The higher the normalized RSEI, the better the ecological condition. Conversely, the lower the normalized RSEI, the worse the ecological condition. It can be observed in Figure 11 that the ecological condition of the study area was poor in 2000, followed by 1990. The ecological conditions were good in 1986, 1995, 2005, 2011, 2015, and 2022. In order to more clearly understand the change trend of the RSEI in different periods, the mean value of the RSEI in each year (Figure 12) and the area and proportion of the RSEI at different levels were calculated (Table 3 and Figure 13). It can be observed in Figure 12 that the RSEI in the study area is on the rise as a whole, with the specific change pattern of rising–falling–rising, specifically, the 1986–1995 period as the rising stage, the 1995–2005 period as the falling stage, and the 2005–2022 period as the final rising stage. It can be observed in Table 3 and Figure 13 that the RSEI of the study area from 1986 to 2022 was concentrated in the range of 0.4–0.6, except in 1986 and 2005. As a whole, the distribution of 0.8–1.0 is the lowest, followed by 0.0–0.2. From the perspective of the specific changes that occur each year, the RSEI grades in the study area were mainly concentrated in the range of 0.2–0.4, accounting for 77.40%. In 1990, the RSEI grades were mainly concentrated in the range of 0.2–0.6, accounting for 89.06%, and in the 1995–2000 period, the RSEI grades increased compared with those in 1990, when the grades were mainly concentrated in the range of 0.4–0.6, accounting for 84.05% and 80.58%, respectively. In 2005, the RSEI grades were significantly low, mainly concentrated in the range of 0.2–0.4, accounting for 85.03%. In 2011, the RSEI of the study area increased significantly, and from 2011 to 2022, the RSEI grades of the study area were mainly concentrated in the range of 0.4–0.6, accounting for 59.41%, 74.40%, and 78.87%, respectively.

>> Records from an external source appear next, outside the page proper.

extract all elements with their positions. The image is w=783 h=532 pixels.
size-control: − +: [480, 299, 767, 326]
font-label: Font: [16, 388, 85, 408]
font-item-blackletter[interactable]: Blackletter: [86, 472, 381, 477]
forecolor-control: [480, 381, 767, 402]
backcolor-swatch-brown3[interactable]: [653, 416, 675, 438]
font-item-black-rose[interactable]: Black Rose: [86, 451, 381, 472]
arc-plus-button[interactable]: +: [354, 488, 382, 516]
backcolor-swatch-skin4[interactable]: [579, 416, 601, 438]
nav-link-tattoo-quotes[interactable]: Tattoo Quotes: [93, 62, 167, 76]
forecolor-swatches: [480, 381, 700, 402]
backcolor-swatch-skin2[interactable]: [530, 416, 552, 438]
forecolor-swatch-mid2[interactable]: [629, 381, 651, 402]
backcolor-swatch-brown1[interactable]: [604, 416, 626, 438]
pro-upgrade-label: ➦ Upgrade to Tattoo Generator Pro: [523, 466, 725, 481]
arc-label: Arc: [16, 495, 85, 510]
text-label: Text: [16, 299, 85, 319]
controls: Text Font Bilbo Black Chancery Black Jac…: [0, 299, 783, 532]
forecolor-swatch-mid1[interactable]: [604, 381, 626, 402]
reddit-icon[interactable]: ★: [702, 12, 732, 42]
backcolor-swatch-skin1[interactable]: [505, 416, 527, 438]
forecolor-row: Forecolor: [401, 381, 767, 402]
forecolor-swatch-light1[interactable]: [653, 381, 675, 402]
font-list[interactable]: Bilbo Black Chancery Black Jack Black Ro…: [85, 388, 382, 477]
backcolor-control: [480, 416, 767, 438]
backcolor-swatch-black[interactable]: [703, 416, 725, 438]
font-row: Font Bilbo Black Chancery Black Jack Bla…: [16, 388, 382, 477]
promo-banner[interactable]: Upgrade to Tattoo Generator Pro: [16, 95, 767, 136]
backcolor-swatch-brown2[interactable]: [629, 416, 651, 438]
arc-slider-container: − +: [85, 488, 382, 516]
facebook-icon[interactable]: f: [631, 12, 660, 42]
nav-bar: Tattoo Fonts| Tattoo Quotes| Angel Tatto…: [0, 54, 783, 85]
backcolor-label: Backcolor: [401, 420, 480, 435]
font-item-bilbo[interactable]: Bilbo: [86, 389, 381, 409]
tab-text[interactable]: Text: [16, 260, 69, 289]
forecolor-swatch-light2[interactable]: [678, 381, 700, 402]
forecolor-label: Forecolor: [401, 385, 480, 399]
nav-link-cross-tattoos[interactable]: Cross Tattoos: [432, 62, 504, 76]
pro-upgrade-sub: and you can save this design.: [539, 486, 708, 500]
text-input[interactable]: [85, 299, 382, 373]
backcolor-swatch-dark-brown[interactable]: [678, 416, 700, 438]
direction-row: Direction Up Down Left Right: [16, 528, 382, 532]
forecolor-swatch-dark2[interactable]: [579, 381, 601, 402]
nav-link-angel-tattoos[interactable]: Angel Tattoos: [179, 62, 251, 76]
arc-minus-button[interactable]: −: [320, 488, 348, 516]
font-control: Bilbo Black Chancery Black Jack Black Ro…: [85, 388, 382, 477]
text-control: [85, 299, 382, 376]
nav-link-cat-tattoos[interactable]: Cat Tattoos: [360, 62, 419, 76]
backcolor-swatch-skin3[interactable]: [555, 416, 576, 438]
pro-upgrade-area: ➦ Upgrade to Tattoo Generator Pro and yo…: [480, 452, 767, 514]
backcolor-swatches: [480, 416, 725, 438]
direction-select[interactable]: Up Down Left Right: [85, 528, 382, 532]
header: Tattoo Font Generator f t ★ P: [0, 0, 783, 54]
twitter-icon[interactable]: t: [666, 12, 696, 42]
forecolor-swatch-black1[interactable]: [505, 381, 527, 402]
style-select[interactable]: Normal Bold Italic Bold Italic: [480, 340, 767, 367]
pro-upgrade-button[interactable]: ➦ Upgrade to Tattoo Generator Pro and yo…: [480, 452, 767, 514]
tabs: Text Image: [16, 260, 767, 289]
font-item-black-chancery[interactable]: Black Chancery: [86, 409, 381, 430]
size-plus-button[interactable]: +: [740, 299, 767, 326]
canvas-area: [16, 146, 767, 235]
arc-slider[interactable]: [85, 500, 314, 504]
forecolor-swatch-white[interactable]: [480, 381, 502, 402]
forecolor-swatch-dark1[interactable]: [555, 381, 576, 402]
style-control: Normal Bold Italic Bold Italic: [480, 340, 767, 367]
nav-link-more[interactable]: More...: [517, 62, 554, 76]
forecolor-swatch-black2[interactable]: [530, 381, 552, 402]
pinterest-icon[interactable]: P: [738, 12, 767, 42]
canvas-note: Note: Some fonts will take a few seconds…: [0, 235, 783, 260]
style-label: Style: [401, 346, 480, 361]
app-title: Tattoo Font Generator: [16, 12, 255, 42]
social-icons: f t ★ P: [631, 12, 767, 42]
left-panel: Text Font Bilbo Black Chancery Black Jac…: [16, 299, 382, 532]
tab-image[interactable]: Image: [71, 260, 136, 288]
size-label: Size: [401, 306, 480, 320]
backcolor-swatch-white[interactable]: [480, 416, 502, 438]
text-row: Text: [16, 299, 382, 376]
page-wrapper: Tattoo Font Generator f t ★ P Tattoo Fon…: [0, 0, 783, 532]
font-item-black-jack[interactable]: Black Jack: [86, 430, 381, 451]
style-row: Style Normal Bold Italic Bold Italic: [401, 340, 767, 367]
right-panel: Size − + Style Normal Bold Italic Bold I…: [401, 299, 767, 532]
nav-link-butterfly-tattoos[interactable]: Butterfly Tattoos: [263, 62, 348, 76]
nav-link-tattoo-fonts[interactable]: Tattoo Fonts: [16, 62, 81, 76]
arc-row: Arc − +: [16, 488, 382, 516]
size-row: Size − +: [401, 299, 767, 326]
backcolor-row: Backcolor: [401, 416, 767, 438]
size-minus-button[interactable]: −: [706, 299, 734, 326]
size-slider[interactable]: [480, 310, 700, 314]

4.2.3. Monitoring and Analysis of RSEI Changes

Based on the RSEI classification standard for each year from 1986 to 2022, the statistics of the classification area changes (Table 4) and difference change detection (Figure 14) were conducted for the RSEI images of each adjacent year and the beginning and end years in the study area.
It can be observed in Figure 14 that the area with a positive RSEI difference in the 1986–1990, 1990–1995, and 2005–2011 periods is significantly larger than the area with a negative RSEI difference. The area with a negative RSEI grade difference in the 1995–2000 and 2000–2005 periods is significantly larger than the area with a positive RSEI grade difference. Combined with Table 4, it can be concluded that the proportion of the unchanged RSEI level is concentrated in the range of 0.00–0.12%, indicating that the ecological situation of the study area has changed significantly in each consecutive year. In the 1986–1990, 1990–1995, 2005–2011, and 2011–2015 periods, the regions with a positive RSEI differential accounted for 93.67%, 79.72%, 99.21%, and 55.25%, respectively, while in the 1995–2000, 2000–2005, and 2015–2022 periods, the regions with a negative RSEI differential accounted for 75.04%, 97.92%, and 68.43%, respectively. As a whole, in the 1986–2022 period, the RSEI of the study area improved.
From 1986 to 2022, the area where the ecological conditions deteriorated reached 102.38 km2, accounting for about 6.20%, while the area where the ecological conditions improved was 1544.23 km2, accounting for approximately 93.68%, indicating that the ecological quality of the study area increased significantly. Among them, the area of grade 1 was 575.80 km2, accounting for 34.93%, mainly distributed in the west, southwest, and northeast of the edge of the study area. The area of grade 2 was 946.56 km2, accounting for approximately 57.42%, mainly distributed in the northwest and southeast of the study area. The area of grade 3 was 21.53 km2, accounting for approximately 1.31%. The distribution range is small, and it was superimposed on the area of grade 2, namely the northwestern and eastern edges of the study area.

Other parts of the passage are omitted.